Je pense que les dirigeants ont été sages de ne pas opter pour cette ultime décision, parce que le confinement total à des aspects positifs mais il a également des aspects négatifs qu’il faut savoir atténuer. Il faut savoir que la wilaya de Blida est le foyer le plus important du Covid-19 dans notre pays. Près des deux tiers des cas déclarés jusqu’à présent viennent de cette région. Donc, le confinement total de Blida est justifié amplement.

Comment évaluez-vous la situation épidémiologique en ce moment et comment prévoyez-vous son évolution ?

Le paysage épidémiologique est difficile à faire. Pourquoi ? Parce que nous procédons à très peu d’analyses par jour. Jusqu’à il y a une semaine, nous étions à 70-80 tests/jour. Aujourd’hui avec l’ouverture des antennes de l’Institut Pasteur à Oran et Constantine et ce matin à Tizi-Ouzou, nous serons peut-être autour de 200 à 250 tests/jour. Il faut monter à 1 000 – 2 000 tests par jour obligatoirement si on veut aller très vite. La Tunisie est passée à 5 000 tests par semaine, l’Allemagne à 500 000 tests par semaine et la Corée du Sud est à 25 000 tests par jour. Donc, il faut absolument augmenter le nombre de tests. C’est extrêmement important, car cela nous permettra de pallier aux insuffisances du confinement. Lorsque nous avons des cas positifs, on peut à ce moment-là imposer un confinement obligatoire, en utilisant la force publique s’il le faut.

Faudrait-il pour cela associer les laboratoires privés et d’autres structures pour augmenter la cadence des tests ?

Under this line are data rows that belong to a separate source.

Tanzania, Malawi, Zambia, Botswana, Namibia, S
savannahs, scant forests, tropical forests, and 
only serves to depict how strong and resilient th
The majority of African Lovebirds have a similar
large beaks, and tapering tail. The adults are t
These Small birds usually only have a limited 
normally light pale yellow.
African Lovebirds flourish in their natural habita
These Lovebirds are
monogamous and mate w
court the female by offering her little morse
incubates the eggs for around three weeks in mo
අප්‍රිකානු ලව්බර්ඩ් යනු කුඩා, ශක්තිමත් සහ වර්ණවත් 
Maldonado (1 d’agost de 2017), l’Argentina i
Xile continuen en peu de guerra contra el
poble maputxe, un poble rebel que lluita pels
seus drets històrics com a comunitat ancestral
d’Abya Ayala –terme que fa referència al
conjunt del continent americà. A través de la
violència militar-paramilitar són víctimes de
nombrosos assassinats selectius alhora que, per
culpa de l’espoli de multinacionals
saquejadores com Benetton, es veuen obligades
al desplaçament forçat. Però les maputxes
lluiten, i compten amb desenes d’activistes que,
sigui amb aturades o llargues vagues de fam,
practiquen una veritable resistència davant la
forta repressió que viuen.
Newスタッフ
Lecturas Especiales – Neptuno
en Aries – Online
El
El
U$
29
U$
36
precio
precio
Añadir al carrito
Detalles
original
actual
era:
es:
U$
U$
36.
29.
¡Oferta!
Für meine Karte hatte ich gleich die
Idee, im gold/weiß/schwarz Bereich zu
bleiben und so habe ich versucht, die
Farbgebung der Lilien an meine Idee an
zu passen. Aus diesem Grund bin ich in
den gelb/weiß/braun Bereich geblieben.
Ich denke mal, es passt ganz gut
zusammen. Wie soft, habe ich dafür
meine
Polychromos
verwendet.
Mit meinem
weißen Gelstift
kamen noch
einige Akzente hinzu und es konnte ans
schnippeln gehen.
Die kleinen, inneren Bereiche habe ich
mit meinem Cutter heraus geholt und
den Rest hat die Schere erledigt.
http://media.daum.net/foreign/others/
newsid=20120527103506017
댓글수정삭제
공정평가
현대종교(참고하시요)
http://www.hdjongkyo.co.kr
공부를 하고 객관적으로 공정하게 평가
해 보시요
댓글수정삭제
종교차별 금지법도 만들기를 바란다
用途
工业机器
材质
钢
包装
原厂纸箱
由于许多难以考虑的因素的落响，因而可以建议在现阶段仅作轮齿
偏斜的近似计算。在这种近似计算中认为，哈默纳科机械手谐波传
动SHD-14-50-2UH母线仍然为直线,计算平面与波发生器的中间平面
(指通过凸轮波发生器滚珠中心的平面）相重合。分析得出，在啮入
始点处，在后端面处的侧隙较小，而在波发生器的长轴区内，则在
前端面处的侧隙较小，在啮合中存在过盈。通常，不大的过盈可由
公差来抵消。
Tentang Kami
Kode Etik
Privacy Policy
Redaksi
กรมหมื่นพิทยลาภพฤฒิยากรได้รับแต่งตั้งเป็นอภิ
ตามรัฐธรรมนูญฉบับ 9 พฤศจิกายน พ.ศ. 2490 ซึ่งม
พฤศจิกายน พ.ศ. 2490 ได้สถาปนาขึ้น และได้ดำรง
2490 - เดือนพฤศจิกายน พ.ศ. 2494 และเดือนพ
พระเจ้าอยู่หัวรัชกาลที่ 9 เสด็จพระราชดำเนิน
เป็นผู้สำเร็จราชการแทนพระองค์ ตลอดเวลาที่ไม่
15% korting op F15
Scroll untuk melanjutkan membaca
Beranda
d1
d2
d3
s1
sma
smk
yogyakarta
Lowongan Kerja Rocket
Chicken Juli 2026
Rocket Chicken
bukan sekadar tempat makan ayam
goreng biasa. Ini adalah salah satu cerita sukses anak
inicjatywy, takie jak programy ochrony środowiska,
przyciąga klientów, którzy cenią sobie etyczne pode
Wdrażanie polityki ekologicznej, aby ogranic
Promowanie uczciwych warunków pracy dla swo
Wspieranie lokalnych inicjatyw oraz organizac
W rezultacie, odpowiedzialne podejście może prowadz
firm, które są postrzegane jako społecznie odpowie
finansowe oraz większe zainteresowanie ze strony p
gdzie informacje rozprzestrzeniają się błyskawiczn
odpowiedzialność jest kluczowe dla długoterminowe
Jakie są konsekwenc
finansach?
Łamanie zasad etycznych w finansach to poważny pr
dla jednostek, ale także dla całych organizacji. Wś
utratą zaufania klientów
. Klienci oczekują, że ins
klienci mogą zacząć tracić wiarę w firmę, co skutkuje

En fait c’est plus compliqué que ça. Tout ce qui est analyses était confié à l’Institut Pasteur d’Algérie (IPA) qui décidait de tout. Or, l’IPA n’a pas une grande équipe de virologues, 2 ou 3 personnes. Le destin d’un pays ne peut pas être mis entre les mains de 3 personnes. Deuxièmement, l’IPA s’appuie généralement sur la technique du PCR (utilise l’ADN). Dans ce cas particulier, on sait que la technique PCR exige beaucoup de temps et au vu des demandes qui se font, les résultats tardent. Ce qui peut s’avérer catastrophique. Aussi, l’Institut Pasteur d’Algérie n’a pas validé les autres tests ; or, l’IPA n’a pas le monopole, puisque le chef de l’État a installé une commission et c’est à elle de faire le choix et de dire qu’on ne peut pas se suffire de ce test PCR qui, de toutes les façons et comme les autres tests, a une marge même minime de faux positifs ou de faux négatifs. Il y a lieu de faire appel à des tests rapides qui se font en un quart d’heure. Ils sont utilisés notamment en Russie, en Espagne, et en Turquie, etc. Si ces pays ont choisi sans problème ces tests, il n’y a pas de raison que nous ne les choisissions pas. Il s’agit d’une épidémie qui fait des ravages et on ne peut pas se permettre d’attendre inutilement. On peut donc faire des tests rapides n’importe où y compris dans les laboratoires privés. La technique PCR ne peut pas se faire dans les laboratoires actuels ni dans les laboratoires des hôpitaux, parce qu’elle demande un laboratoire de type P2 qui dispose d’un confinement particulier et d’un personnel spécialisé qui est déjà formé, ce qui n’existe pas aujourd’hui. D’ailleurs, pour Tizi-Ouzou, Constantine et Oran, on a utilisé des centres de recherche dépendant de la Direction générale de la recherche mais pas des hôpitaux, car c’est elle qui dispose de ce type de moyens.

Que pensez-vous du traitement à la Chloroquine adopté par l’Algérie pour soigner les patients atteints du Covid-19 ?

Il faut appliquer à la lettre la directive du ministère de la santé relative au traitement à l’hydroxychloroquine pour toutes les personnes présentant le moindre signe clinique. Ce traitement ne peut se faire que sous contrôle cardiologique. La décision du ministère de la Santé d’élargir le traitement à toutes les personnes qui présentent des signes est bonne. Ce traitement doit être appliqué au niveau de tous les hôpitaux.